AKA corporate greed.
There are more people buying games now than ever before. 20-30 years ago, games would set sales records selling over 500k copies in a year or two. Nowadays that number is like 13 million in a month. Gaming companys report record profits year over year (except Ubisoft lol) and they monetize games even harder now with microtransactions.
Prices should be going down. Its not my problem development costs are bloated because dev teams are too big and the marketing team wants to play Beatles music in every trailer. But they’re making it my problem by making me pay for it.
So I just don’t pay for it. Problem solved. If they go out of business, its their own fault. Not mine. Unfortunately, Nintendo is too big to fail.
This is the kind of reasoned response i am on lemmy for. I was firmly in OPs camp and almost didn’t read your reply. I read it and you convinced me.

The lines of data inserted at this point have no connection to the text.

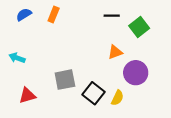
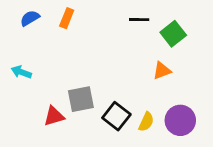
orange triangle: (115, 52) -> (162, 71), moved
purple circle: (136, 73) -> (180, 120), moved
red triangle: (27, 96) -> (54, 116), moved

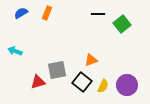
orange triangle: (162, 71) -> (91, 60), moved

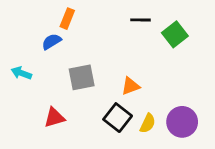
blue semicircle: (21, 13) -> (52, 41), moved
gray square: (57, 70) -> (82, 77), moved

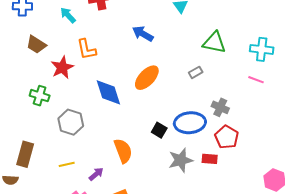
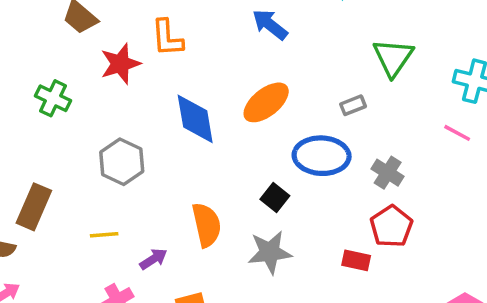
green triangle: (214, 43) -> (393, 57), turned 45
green cross: (40, 96) -> (53, 98), moved
blue ellipse: (190, 123) -> (322, 156), moved
gray star: (181, 160) -> (270, 252), moved

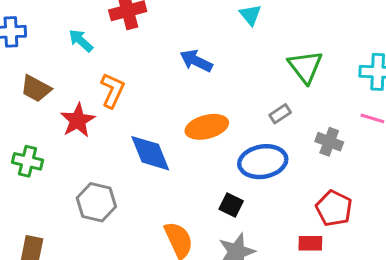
orange L-shape: (167, 38) -> (112, 90), turned -140
orange ellipse: (266, 102) -> (207, 127), turned 36
gray cross: (388, 173) -> (329, 142), moved

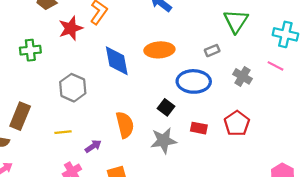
green cross: (27, 161) -> (30, 50), turned -30
red rectangle: (310, 243) -> (199, 128), moved

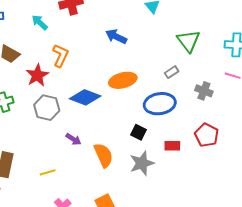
blue diamond: (117, 61) -> (85, 97), turned -48
gray hexagon: (73, 88) -> (47, 108), moved
purple arrow: (93, 146) -> (73, 139), moved, turned 77

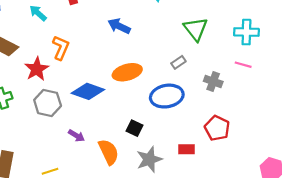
black square: (138, 132) -> (134, 128), moved
red rectangle: (172, 146) -> (187, 149), moved

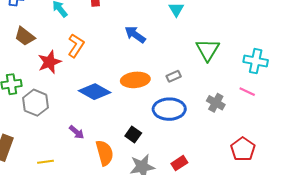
gray rectangle: (178, 62) -> (174, 76), moved
gray hexagon: (48, 103) -> (35, 103), moved
red pentagon: (217, 128) -> (243, 149), moved
red rectangle: (187, 149) -> (179, 163), turned -42

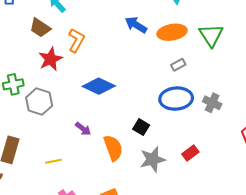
brown trapezoid: (25, 36) -> (40, 28), moved
orange ellipse: (135, 80) -> (172, 32), moved
gray cross: (216, 103) -> (212, 103), moved

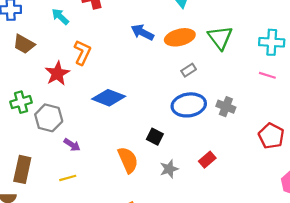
brown trapezoid: (40, 28) -> (24, 44), moved
purple arrow: (83, 129) -> (72, 145), moved
gray star: (153, 159) -> (169, 169), size x0.7

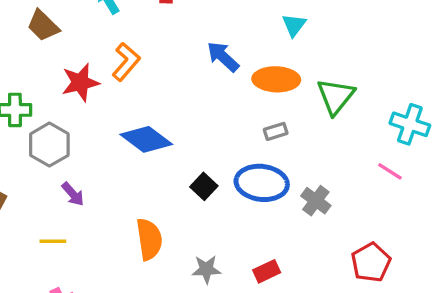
black square: (155, 137) -> (204, 186), moved

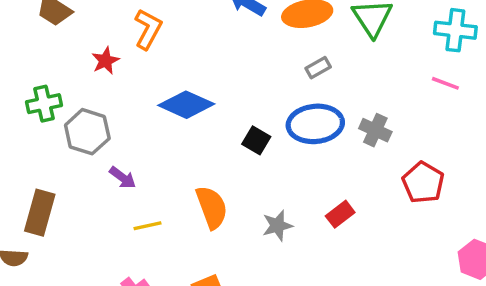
red star: (80, 83) -> (105, 61), size x0.7
yellow line: (53, 241) -> (147, 226), moved
red pentagon: (371, 262) -> (423, 183), moved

Great point about total sales volume!
What independent studios are using expensive Beatles songs in their trailers? Most of the failing studios don’t have bloated marketing teams. And no, most games don’t sell tens of millions, let alone within “a month”
Mario kart sure does though. If it truly is whatever pricing they claim, it is THE GAME that could offset the development costs over the period of time it will be sold for going by past Nintendo consoles. There is one Mario kart per generation with maybe some (paid) downloadable content later.